なお、メイン基板の銅箔、スズはんだは100%リサイクル材を使用しています。
バッテリー
タブを引っ張って簡単に剥がし取ることができる修理のしやすいバッテリー。
ダメージを与えることが無いため事故の心配がありません。
・モデル名:NT02
・PSEマークあり
・容量:4700mAh
・メーカー:BYD
・サイズ:縦88×幅65×厚さ4.3mm
・重量:63g
ケーブル類
BtoB FPCが曲がりくねっているのは実際に機能している本物のFPCを見せるため。それっぽい飾りで誤魔化さないところがNothingの思想を象徴しています。
電源キー
アルミ削り出しのキートップの軸には赤いOリング付き。
スイッチはこのOリングによって外部と隔てられた内側にあり、水気やゴミによる接点不良を防止しています。
音量調節キー
音量調節キーも電源キーと同様にOリングでスイッチを保護。
キー周りにこのような保護構造を持つスマホはごく少数です。
LTPO OLEDディスプレイとメインフレーム
phone(1)で強烈だったディスプレイの接着力はphone(2)でも健在。無傷での取り外しは困難を極めます。

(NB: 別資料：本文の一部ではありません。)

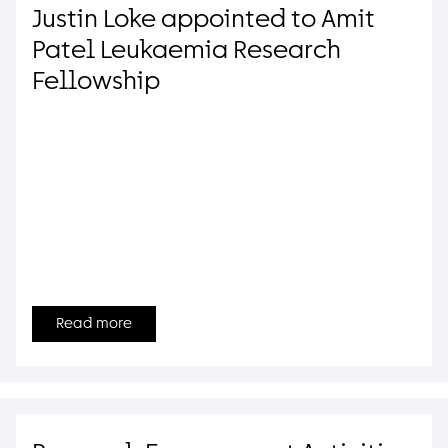
Justin Loke appointed to Amit
Patel Leukaemia Research
Fellowship
Read more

イヤースピーカーの開口部分は水が侵入してもOLEDを侵さないように保護加工されています。
肉厚で高剛性のメインフレームはリサイクルアルミを100%使用。見た目ではバージン材と何ら変わらず精巧に作られています。
ベゼルの歪みが直った
ベゼル部分にあった歪みはディスプレイを剥がすとすっきり綺麗になりました。
メインフレームにあるガラスを支える突起と歪みの位置が一致していることから、原因はディスプレイ接着時の加圧が均等でなかったためと推測します。
強化された発熱対策
メインフレームの熱拡散シートを剥がした所にベイパーチャンバーがあります。導熱グリスを介してCPUと接触させ、封入されている液体の気化と液化のサイクルによる高い熱伝導性で熱を素早く吸収し広範囲に拡散します。
phone(1)と比較すると2倍近く大型化していて発熱対策も一層強化されました。
分解完了
背面デザインを実現するため部品の数は膨大。
その膨大な部品から成る一般的なスマホではまず見ることの無い複雑な構造の理由はデザインを実現するために他なりません。
難しい組立にもかかわらず目立った汚れやゴミは見られませんでした。丁寧に組み立てられています。
一つ一つの部品も精度が高く隅々まで神経が行き届いている印象を受けました。
各部の防塵・止水構造、大型のベイパーチャンバーを用いた放熱はハイエンドモデル相当の贅沢な仕様で、デザインだけでなく基本性能部分も周到に作り込まれています。
そんな精巧な部品に多くのリサイクル材料を多用したことで、生産・消費における環境配慮の必要性をユーザーに訴求しています。
それを知るとクールな姿の中にもどこか優しさを感じられる気がします。
内部構造は前作のphone(1)を踏襲していて、部品のレイアウトや形状がそっくり。
これによってphone(1)で培われた検討成果の多くを引き継ぐことができたと思われ、開発コストを削減するとともに設計の成熟が更に進んだのではないかと思います。
逆を言えばphone(2)では構造変更の必要がほとんど無いくらいにphone(1)の完成度が高かった、ということなのかもしれません。
構造の無駄を削ぐことは厚みを減らしたり重量を軽くしたりすることに繋がるわけですが、背面の演出のために用いられる部品たちは無駄そのものと思われがち。
Nothingは比類の無い美意識によりそんな無駄を唯一無二の趣に変え、人を惹きつける製品を作ることに成功している数少ないメーカーの一つだと言えそうです。